Condrieu Le Grands Amandier 2016
Dalle vigne a Limony la porta sud della AOC. Molto classiche le note di albicocca, arancio, resina di pino e mughetto. Vino sottile, elegante e fine, piccante e pepato. Sorso intrigante, manca un poco di centro bocca, ma ha tipicità e piacevolezza. 90

Crozes Hermitage Domaine de Thalabert blanc 2017
Marsanne e roussanne, floreale e agrumato di mandarino tardivo e pepe bianco, semplice e diretto. Il sorso ideale per aperitivo e crostacei. 87

Crozes Hermitage Domaine de Thalabert 2016
Etichetta storica e molto diffusa. Suoli argillosi calcarei, da 45 ettari, vino fresco e pimpante ma pure capace di allunghi. Lampone e fragole, confettura di agrumi, pompelmo rosa, affina in barrique per il 20% nuove. Ha bocca semplice e fruttata, piacevole e profondo, leggero ma affidabile. 88

Cornas 2012 Domaine de Saint Pierre
100% syrah, note di pasta di oliva nera, verde e piccante, poi rabarbaro e more di rovo.
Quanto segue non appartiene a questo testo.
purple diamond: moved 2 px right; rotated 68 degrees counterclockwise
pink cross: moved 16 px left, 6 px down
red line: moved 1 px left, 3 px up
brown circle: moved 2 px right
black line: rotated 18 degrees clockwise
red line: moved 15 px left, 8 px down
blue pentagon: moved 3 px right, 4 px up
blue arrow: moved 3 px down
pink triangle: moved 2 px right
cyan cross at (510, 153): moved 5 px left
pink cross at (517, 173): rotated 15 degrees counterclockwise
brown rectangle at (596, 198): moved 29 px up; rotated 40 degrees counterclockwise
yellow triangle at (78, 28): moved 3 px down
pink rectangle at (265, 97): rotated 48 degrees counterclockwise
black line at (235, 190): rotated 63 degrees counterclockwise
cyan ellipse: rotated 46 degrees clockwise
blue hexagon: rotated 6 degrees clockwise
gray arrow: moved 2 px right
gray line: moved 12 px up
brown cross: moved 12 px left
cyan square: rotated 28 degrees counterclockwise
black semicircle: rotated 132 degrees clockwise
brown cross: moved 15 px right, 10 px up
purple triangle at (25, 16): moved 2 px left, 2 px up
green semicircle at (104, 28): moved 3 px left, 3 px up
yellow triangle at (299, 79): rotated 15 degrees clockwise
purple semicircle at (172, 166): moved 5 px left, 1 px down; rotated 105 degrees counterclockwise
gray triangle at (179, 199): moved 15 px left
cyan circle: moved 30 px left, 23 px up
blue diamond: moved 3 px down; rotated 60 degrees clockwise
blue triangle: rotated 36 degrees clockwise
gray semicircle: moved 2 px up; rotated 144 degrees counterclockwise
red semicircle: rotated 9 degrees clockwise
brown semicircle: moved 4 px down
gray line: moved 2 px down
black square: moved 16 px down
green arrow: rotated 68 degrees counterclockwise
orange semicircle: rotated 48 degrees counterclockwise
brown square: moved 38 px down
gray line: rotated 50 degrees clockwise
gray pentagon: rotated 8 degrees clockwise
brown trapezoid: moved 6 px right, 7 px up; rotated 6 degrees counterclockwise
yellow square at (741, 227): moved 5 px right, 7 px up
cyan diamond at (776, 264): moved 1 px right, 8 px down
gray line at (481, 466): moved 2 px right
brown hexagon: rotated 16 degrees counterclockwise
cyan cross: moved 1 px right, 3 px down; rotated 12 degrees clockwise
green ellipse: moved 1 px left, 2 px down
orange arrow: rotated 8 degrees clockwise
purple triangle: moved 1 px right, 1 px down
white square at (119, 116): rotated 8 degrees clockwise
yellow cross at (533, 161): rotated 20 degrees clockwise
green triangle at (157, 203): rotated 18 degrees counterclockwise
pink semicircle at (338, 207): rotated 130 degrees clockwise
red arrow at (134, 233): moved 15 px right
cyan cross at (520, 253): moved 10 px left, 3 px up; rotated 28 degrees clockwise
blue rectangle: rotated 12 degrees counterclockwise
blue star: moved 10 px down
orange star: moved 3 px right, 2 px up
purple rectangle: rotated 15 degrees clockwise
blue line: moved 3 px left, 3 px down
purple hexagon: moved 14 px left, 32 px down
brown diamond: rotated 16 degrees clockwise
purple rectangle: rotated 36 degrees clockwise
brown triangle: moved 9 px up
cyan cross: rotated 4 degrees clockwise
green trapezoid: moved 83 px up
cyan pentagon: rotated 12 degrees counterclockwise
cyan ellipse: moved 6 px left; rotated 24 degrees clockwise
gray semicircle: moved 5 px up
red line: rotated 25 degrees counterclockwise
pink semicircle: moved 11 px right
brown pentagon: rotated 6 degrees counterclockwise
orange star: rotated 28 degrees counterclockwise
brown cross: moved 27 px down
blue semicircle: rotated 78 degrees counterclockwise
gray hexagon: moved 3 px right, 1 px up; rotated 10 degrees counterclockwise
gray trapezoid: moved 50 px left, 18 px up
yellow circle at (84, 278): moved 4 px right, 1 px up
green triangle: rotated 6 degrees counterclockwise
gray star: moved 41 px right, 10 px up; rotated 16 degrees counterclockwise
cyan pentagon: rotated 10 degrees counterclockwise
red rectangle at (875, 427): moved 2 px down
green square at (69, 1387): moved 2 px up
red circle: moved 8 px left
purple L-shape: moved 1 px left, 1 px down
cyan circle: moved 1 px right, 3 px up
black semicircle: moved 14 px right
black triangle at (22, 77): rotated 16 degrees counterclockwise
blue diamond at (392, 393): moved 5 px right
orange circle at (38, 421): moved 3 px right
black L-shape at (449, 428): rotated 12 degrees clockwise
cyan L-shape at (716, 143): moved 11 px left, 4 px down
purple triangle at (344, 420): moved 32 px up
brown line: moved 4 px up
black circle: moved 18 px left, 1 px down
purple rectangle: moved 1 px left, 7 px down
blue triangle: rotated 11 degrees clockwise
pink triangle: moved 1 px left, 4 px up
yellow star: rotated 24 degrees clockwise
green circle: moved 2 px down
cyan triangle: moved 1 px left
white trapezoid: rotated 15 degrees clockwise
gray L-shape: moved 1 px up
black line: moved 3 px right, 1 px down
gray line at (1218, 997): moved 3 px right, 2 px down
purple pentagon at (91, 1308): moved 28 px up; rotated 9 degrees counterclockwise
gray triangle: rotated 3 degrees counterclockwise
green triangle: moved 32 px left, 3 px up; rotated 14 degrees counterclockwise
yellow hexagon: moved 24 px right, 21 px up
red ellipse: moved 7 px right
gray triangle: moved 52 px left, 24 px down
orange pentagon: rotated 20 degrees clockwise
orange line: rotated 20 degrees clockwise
Bocca piacevole e succosa, bel ritmo e misura, tannino elegante e ben distribuito, non brillantissimo e con corpo lieve, ma a tavola ci si diverte. 87

Hermitage la Petite Chapelle 2014
Una sorta di second vin ottenuto da una selezione di vini meno importanti di quelli che finiscono ne La Chapelle. Naso intrigante, forte e deciso di cassis e ribes nero con note ferrose e mentolate. Bocca dal bel grip tannico che danza bene sul palato con rivoli iodati e sanguigni. Finale saporito e di carattere, non banale. 91 (dal 2015 diventerà “La Maison Blu”)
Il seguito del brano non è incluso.